What a performance. On Thursday, the 10th hole at Riviera Country Club wore a beret and wondered, in a boozy voice, if "ze golfair" would be interested in some stimulating postcards. On Friday, the 10th played the teenager with rolled-up sleeves who offered you a cigarette when you were 11. On Saturday, the 10th put on a striped jacket and stood outside a tent extolling the charms of Little Egypt. And on Sunday, when the PGA Championship was ripe for the taking, the 10th wore a trench coat and tried to entice the big hitters with promises of a nuclear device.
Was anyone surprised? Since it was conceived in the 1920s by amateur course designer George Thomas, Riviera's par-4 10th hole has been golf's most notorious tempter.
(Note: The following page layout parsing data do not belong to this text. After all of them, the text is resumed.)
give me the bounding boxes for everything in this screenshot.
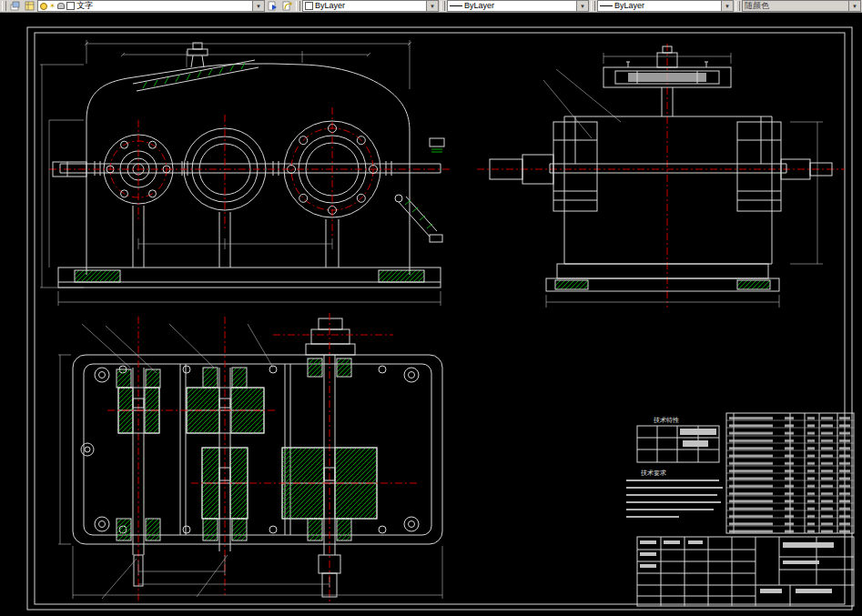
- layer-combo[interactable]: ☀ 文字 ▼: [37, 0, 265, 12]
- layers-icon: [10, 1, 20, 11]
- layer-color-chip: [66, 2, 75, 10]
- toolbar-grip[interactable]: [296, 1, 300, 11]
- chevron-down-icon[interactable]: ▼: [576, 1, 588, 11]
- toolbar-grip[interactable]: [2, 1, 6, 11]
- undo-arc-icon: [282, 1, 292, 11]
- layer-thaw-sun-icon[interactable]: ☀: [49, 3, 56, 10]
- tech-spec-title: 技术特性: [653, 417, 679, 424]
- layer-properties-button[interactable]: [8, 0, 22, 12]
- color-combo[interactable]: ByLayer ▼: [302, 0, 439, 12]
- toolbar-grip[interactable]: [441, 1, 445, 11]
- layer-manager-button[interactable]: [23, 0, 36, 12]
- cad-drawing[interactable]: 技术特性 技术要求: [0, 13, 862, 616]
- object-properties-toolbar: ☀ 文字 ▼ ByLayer ▼ ByLayer ▼ ByLayer ▼: [0, 0, 862, 13]
- chevron-down-icon[interactable]: ▼: [721, 1, 733, 11]
- tech-req-title: 技术要求: [640, 470, 666, 477]
- front-view: [40, 40, 451, 306]
- plotstyle-value: 随颜色: [745, 1, 769, 11]
- lineweight-value: ByLayer: [614, 1, 644, 11]
- current-layer-name: 文字: [76, 1, 93, 11]
- color-value: ByLayer: [315, 1, 345, 11]
- linetype-combo[interactable]: ByLayer ▼: [447, 0, 589, 12]
- lineweight-combo[interactable]: ByLayer ▼: [597, 0, 734, 12]
- layer-on-bulb-icon[interactable]: [40, 3, 47, 10]
- model-space-canvas[interactable]: 技术特性 技术要求: [0, 13, 862, 616]
- linetype-value: ByLayer: [464, 1, 494, 11]
- chevron-down-icon: ▼: [848, 1, 860, 11]
- layer-previous-button[interactable]: [280, 0, 294, 12]
- toolbar-grip[interactable]: [591, 1, 595, 11]
- chevron-down-icon[interactable]: ▼: [426, 1, 438, 11]
- linetype-sample-icon: [450, 5, 462, 6]
- side-view: [477, 44, 845, 308]
- layer-grid-icon: [25, 1, 35, 11]
- toolbar-grip[interactable]: [735, 1, 740, 11]
- lineweight-sample-icon: [600, 5, 613, 6]
- layer-lock-icon[interactable]: [57, 3, 65, 9]
- chevron-down-icon[interactable]: ▼: [252, 1, 264, 11]
- page-arrow-icon: [268, 1, 278, 11]
- color-swatch: [305, 2, 313, 10]
- title-area: 技术特性 技术要求: [626, 413, 854, 606]
- make-object-layer-current-button[interactable]: [266, 0, 279, 12]
- section-view: [58, 313, 442, 604]
- plotstyle-combo: 随颜色 ▼: [742, 0, 861, 12]
- tech-req-text-lines: [626, 480, 723, 517]
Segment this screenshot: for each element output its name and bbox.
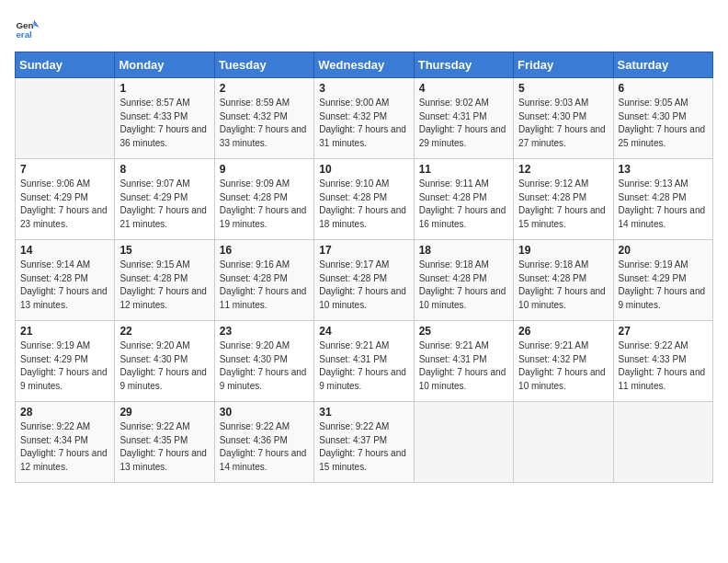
- calendar-cell: 3Sunrise: 9:00 AMSunset: 4:32 PMDaylight…: [314, 78, 414, 159]
- calendar-cell: 4Sunrise: 9:02 AMSunset: 4:31 PMDaylight…: [414, 78, 513, 159]
- day-info: Sunrise: 9:19 AMSunset: 4:29 PMDaylight:…: [619, 259, 708, 312]
- day-number: 9: [220, 163, 309, 176]
- day-number: 19: [518, 244, 608, 257]
- day-number: 3: [319, 82, 408, 95]
- day-number: 22: [119, 325, 209, 338]
- day-number: 30: [220, 406, 309, 419]
- day-number: 21: [20, 325, 109, 338]
- calendar-cell: 27Sunrise: 9:22 AMSunset: 4:33 PMDayligh…: [613, 321, 712, 402]
- day-number: 24: [319, 325, 408, 338]
- day-info: Sunrise: 9:22 AMSunset: 4:37 PMDaylight:…: [319, 420, 408, 474]
- calendar-cell: 1Sunrise: 8:57 AMSunset: 4:33 PMDaylight…: [115, 78, 214, 159]
- day-info: Sunrise: 9:22 AMSunset: 4:34 PMDaylight:…: [20, 420, 109, 474]
- day-info: Sunrise: 9:05 AMSunset: 4:30 PMDaylight:…: [619, 97, 708, 150]
- calendar-cell: 16Sunrise: 9:16 AMSunset: 4:28 PMDayligh…: [214, 240, 313, 321]
- day-header-sunday: Sunday: [16, 52, 115, 78]
- day-info: Sunrise: 9:11 AMSunset: 4:28 PMDaylight:…: [419, 178, 508, 231]
- calendar-cell: 31Sunrise: 9:22 AMSunset: 4:37 PMDayligh…: [314, 402, 414, 483]
- day-info: Sunrise: 9:15 AMSunset: 4:28 PMDaylight:…: [119, 259, 209, 312]
- day-info: Sunrise: 8:59 AMSunset: 4:32 PMDaylight:…: [220, 97, 309, 150]
- day-header-friday: Friday: [514, 52, 613, 78]
- day-info: Sunrise: 9:10 AMSunset: 4:28 PMDaylight:…: [319, 178, 408, 231]
- day-info: Sunrise: 9:07 AMSunset: 4:29 PMDaylight:…: [119, 178, 209, 231]
- calendar-cell: 19Sunrise: 9:18 AMSunset: 4:28 PMDayligh…: [514, 240, 613, 321]
- calendar-cell: [514, 402, 613, 483]
- day-number: 10: [319, 163, 408, 176]
- calendar-cell: 6Sunrise: 9:05 AMSunset: 4:30 PMDaylight…: [613, 78, 712, 159]
- day-info: Sunrise: 8:57 AMSunset: 4:33 PMDaylight:…: [119, 97, 209, 150]
- day-info: Sunrise: 9:09 AMSunset: 4:28 PMDaylight:…: [220, 178, 309, 231]
- calendar-cell: 13Sunrise: 9:13 AMSunset: 4:28 PMDayligh…: [613, 159, 712, 240]
- day-info: Sunrise: 9:20 AMSunset: 4:30 PMDaylight:…: [119, 339, 209, 393]
- day-info: Sunrise: 9:18 AMSunset: 4:28 PMDaylight:…: [518, 259, 608, 312]
- day-number: 7: [20, 163, 109, 176]
- svg-text:eral: eral: [16, 29, 32, 40]
- day-number: 16: [220, 244, 309, 257]
- day-header-thursday: Thursday: [414, 52, 513, 78]
- calendar-week-1: 1Sunrise: 8:57 AMSunset: 4:33 PMDaylight…: [16, 78, 713, 159]
- day-info: Sunrise: 9:20 AMSunset: 4:30 PMDaylight:…: [220, 339, 309, 393]
- day-number: 8: [119, 163, 209, 176]
- day-info: Sunrise: 9:21 AMSunset: 4:31 PMDaylight:…: [319, 339, 408, 393]
- day-info: Sunrise: 9:02 AMSunset: 4:31 PMDaylight:…: [419, 97, 508, 150]
- calendar-cell: [16, 78, 115, 159]
- day-info: Sunrise: 9:12 AMSunset: 4:28 PMDaylight:…: [518, 178, 608, 231]
- day-number: 17: [319, 244, 408, 257]
- day-info: Sunrise: 9:22 AMSunset: 4:35 PMDaylight:…: [119, 420, 209, 474]
- day-info: Sunrise: 9:06 AMSunset: 4:29 PMDaylight:…: [20, 178, 109, 231]
- day-info: Sunrise: 9:21 AMSunset: 4:31 PMDaylight:…: [419, 339, 508, 393]
- day-number: 25: [419, 325, 508, 338]
- day-number: 5: [518, 82, 608, 95]
- day-info: Sunrise: 9:13 AMSunset: 4:28 PMDaylight:…: [619, 178, 708, 231]
- day-number: 11: [419, 163, 508, 176]
- day-info: Sunrise: 9:17 AMSunset: 4:28 PMDaylight:…: [319, 259, 408, 312]
- day-info: Sunrise: 9:19 AMSunset: 4:29 PMDaylight:…: [20, 339, 109, 393]
- day-header-saturday: Saturday: [613, 52, 712, 78]
- day-number: 29: [119, 406, 209, 419]
- header-row: SundayMondayTuesdayWednesdayThursdayFrid…: [16, 52, 713, 78]
- calendar-table: SundayMondayTuesdayWednesdayThursdayFrid…: [15, 52, 713, 483]
- calendar-week-4: 21Sunrise: 9:19 AMSunset: 4:29 PMDayligh…: [16, 321, 713, 402]
- calendar-cell: 10Sunrise: 9:10 AMSunset: 4:28 PMDayligh…: [314, 159, 414, 240]
- calendar-cell: 21Sunrise: 9:19 AMSunset: 4:29 PMDayligh…: [16, 321, 115, 402]
- calendar-cell: 14Sunrise: 9:14 AMSunset: 4:28 PMDayligh…: [16, 240, 115, 321]
- calendar-cell: 11Sunrise: 9:11 AMSunset: 4:28 PMDayligh…: [414, 159, 513, 240]
- day-number: 23: [220, 325, 309, 338]
- calendar-cell: 8Sunrise: 9:07 AMSunset: 4:29 PMDaylight…: [115, 159, 214, 240]
- calendar-cell: [613, 402, 712, 483]
- calendar-cell: 23Sunrise: 9:20 AMSunset: 4:30 PMDayligh…: [214, 321, 313, 402]
- calendar-cell: [414, 402, 513, 483]
- day-number: 14: [20, 244, 109, 257]
- day-header-wednesday: Wednesday: [314, 52, 414, 78]
- day-number: 20: [619, 244, 708, 257]
- day-number: 12: [518, 163, 608, 176]
- calendar-cell: 30Sunrise: 9:22 AMSunset: 4:36 PMDayligh…: [214, 402, 313, 483]
- day-info: Sunrise: 9:16 AMSunset: 4:28 PMDaylight:…: [220, 259, 309, 312]
- day-number: 28: [20, 406, 109, 419]
- calendar-cell: 15Sunrise: 9:15 AMSunset: 4:28 PMDayligh…: [115, 240, 214, 321]
- calendar-cell: 7Sunrise: 9:06 AMSunset: 4:29 PMDaylight…: [16, 159, 115, 240]
- calendar-week-2: 7Sunrise: 9:06 AMSunset: 4:29 PMDaylight…: [16, 159, 713, 240]
- day-info: Sunrise: 9:21 AMSunset: 4:32 PMDaylight:…: [518, 339, 608, 393]
- day-number: 27: [619, 325, 708, 338]
- day-info: Sunrise: 9:14 AMSunset: 4:28 PMDaylight:…: [20, 259, 109, 312]
- calendar-cell: 17Sunrise: 9:17 AMSunset: 4:28 PMDayligh…: [314, 240, 414, 321]
- logo: Gen eral: [15, 15, 44, 40]
- calendar-cell: 28Sunrise: 9:22 AMSunset: 4:34 PMDayligh…: [16, 402, 115, 483]
- day-number: 2: [220, 82, 309, 95]
- calendar-cell: 9Sunrise: 9:09 AMSunset: 4:28 PMDaylight…: [214, 159, 313, 240]
- calendar-cell: 24Sunrise: 9:21 AMSunset: 4:31 PMDayligh…: [314, 321, 414, 402]
- calendar-week-5: 28Sunrise: 9:22 AMSunset: 4:34 PMDayligh…: [16, 402, 713, 483]
- day-info: Sunrise: 9:03 AMSunset: 4:30 PMDaylight:…: [518, 97, 608, 150]
- day-number: 18: [419, 244, 508, 257]
- day-number: 4: [419, 82, 508, 95]
- calendar-week-3: 14Sunrise: 9:14 AMSunset: 4:28 PMDayligh…: [16, 240, 713, 321]
- day-number: 1: [119, 82, 209, 95]
- calendar-cell: 5Sunrise: 9:03 AMSunset: 4:30 PMDaylight…: [514, 78, 613, 159]
- day-info: Sunrise: 9:22 AMSunset: 4:36 PMDaylight:…: [220, 420, 309, 474]
- day-number: 15: [119, 244, 209, 257]
- day-number: 6: [619, 82, 708, 95]
- day-info: Sunrise: 9:00 AMSunset: 4:32 PMDaylight:…: [319, 97, 408, 150]
- day-number: 31: [319, 406, 408, 419]
- day-header-tuesday: Tuesday: [214, 52, 313, 78]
From the back of the championship tee to the middle of the green, it measures 315 yards, making it reachable in one shot by many pros. And if you drive the green of a par-4, as any competent Siren will tell you, you'll be putting for eagle.
Of course, just as most securities dealers don't dwell on the downside of their products, the 10th doesn't like to talk about bogeys and double bogeys. Last week's field made only one eagle at the little hole—Fuzzy Zoeller did it on Sunday—against five double bogeys and one "other."
A hole that diabolical always draws attention, and it was no shock on Thursday to find golf architect Robert Trent Jones Jr. lurking in the 10th's kikuyu-grass rough. "It's an interesting hole," said Jones. "You have to hold on to your hubris. A tactician like Jack Nicklaus would probably never go for it, while a Luftwaffe player like John Daly would probably always go for it."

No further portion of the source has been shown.